Surety Bond Insurance

This is usually an agreement between three parties. An insurance company commits to pay an individual/company a certain amount of money if the policyholder breaches an agreement that he/she has with the individual/company. The individual who is tasked with fulfilling an agreement is called the principal. The party/ individual who is the recipient of the task is called the obligee. The individual/ party who guarantees the obligee that the task will be performed is called the surety. The surety is not necessarily an insurance company. It can be a bank or a surety providing institution.

Who is it for?

This policy is usually for companies that engage in contraction work such as building and construction companies. These companies usually take this insurance policy as an assurance to clients that they will complete the task as per the agreed terms. In case the policyholder defaults from the agreed terms the surety pays the client.

How does it work?

This insurance works similarly to life insurance. In this policy, a company agrees with an insurance provider or bank. The policyholder pays an agreed premium to the insurance provider. The bank/insurance provider agrees to guarantee the policyholder on an occasion that the holder is unable to fulfill the agreed terms with their clients. In cases of a claim, the insurance provider investigates to ascertain the validity. If the claim is valid, the bank pays the policyholder’s client.
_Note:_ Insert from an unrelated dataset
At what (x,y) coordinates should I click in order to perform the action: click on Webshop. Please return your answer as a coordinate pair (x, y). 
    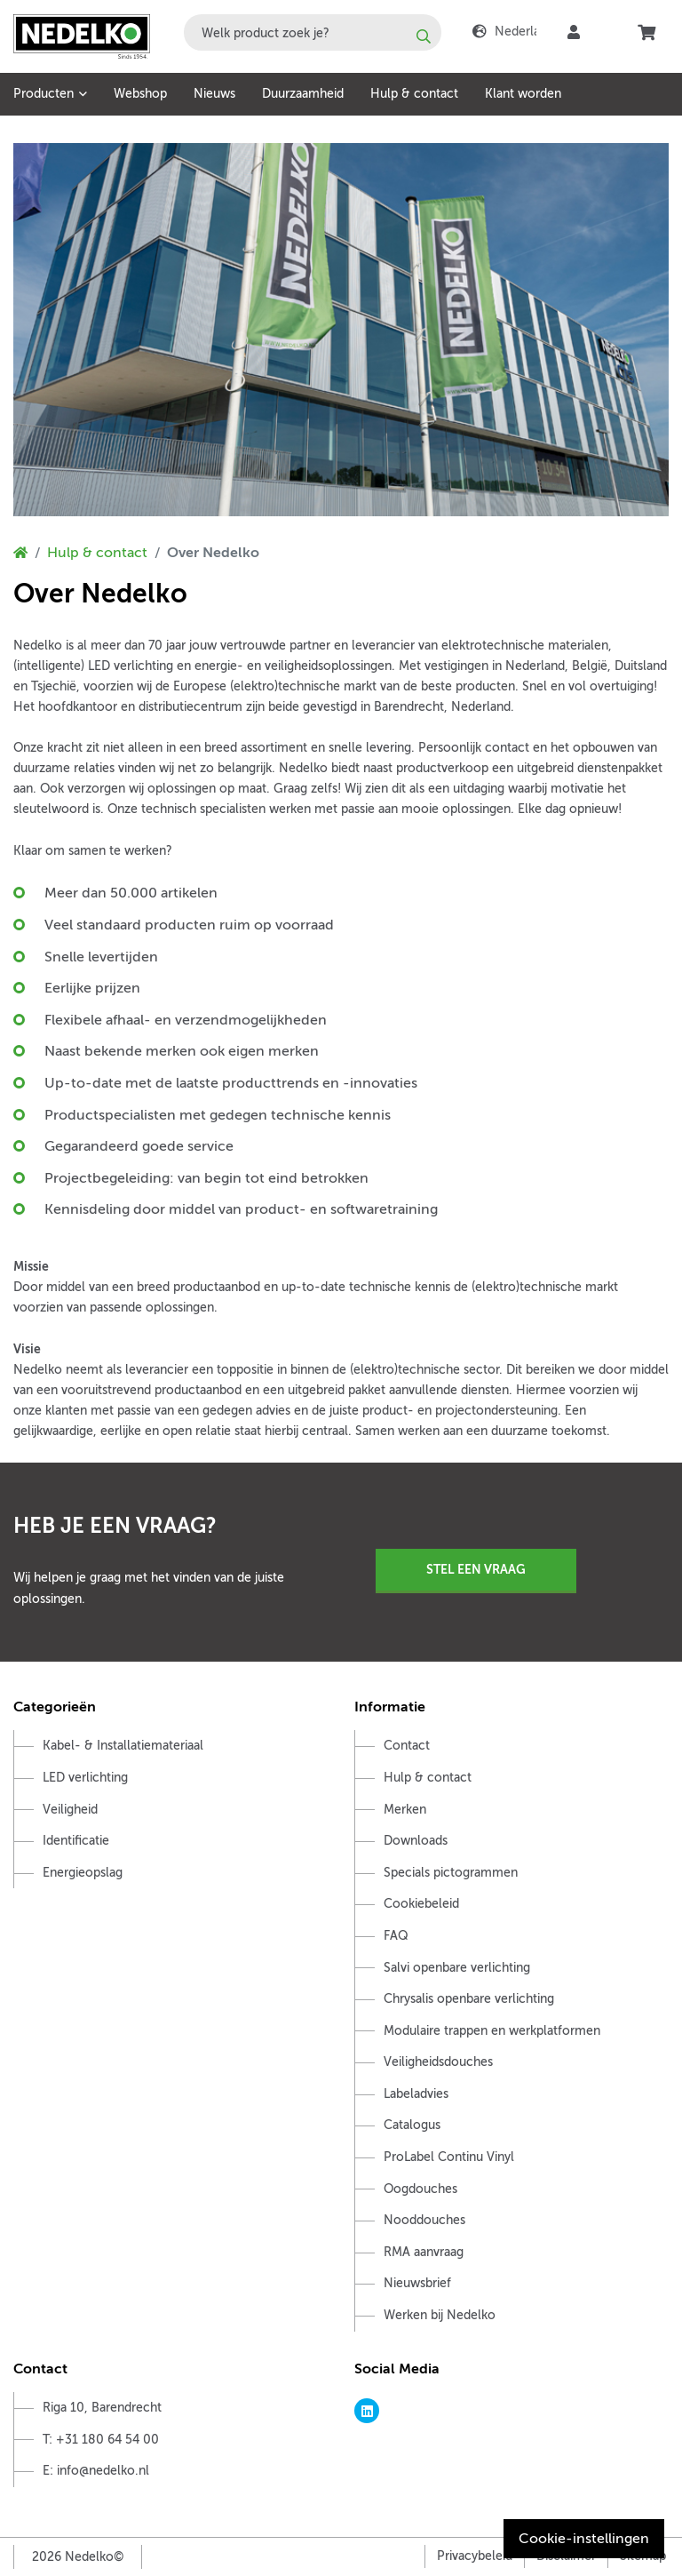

The insurance provider has a limit of the maximum amount that they can pay. This maximum sum is called the penal sum. The penal sum is calculated depending on the premiums paid.

Covers

Surety bonds are subdivided into two categories. These include:

1. Contractor Bonds.
In these bonds, the insurer guarantees the client that the contractor will conduct the task in adherence to the contract terms. They include: bid bonds, payment bonds, performance bonds, supply bonds and site improvement bonds.

2. Commercial Bonds.
These bonds include any guarantee that is not related to contracting/ construction. They include: License and permit surety bonds, Fidelity surety bonds, Fiduciary surety bonds, Court bonds, and Public official surety bonds.

Benefits

This kind of insurance policy is crucial to contractors who engage in construction and supply work. A client is more comfortable dealing with a contractor who has a surety bond. The client can be assured that their task will be finished as agreed. This bond increases the credibility of the principal.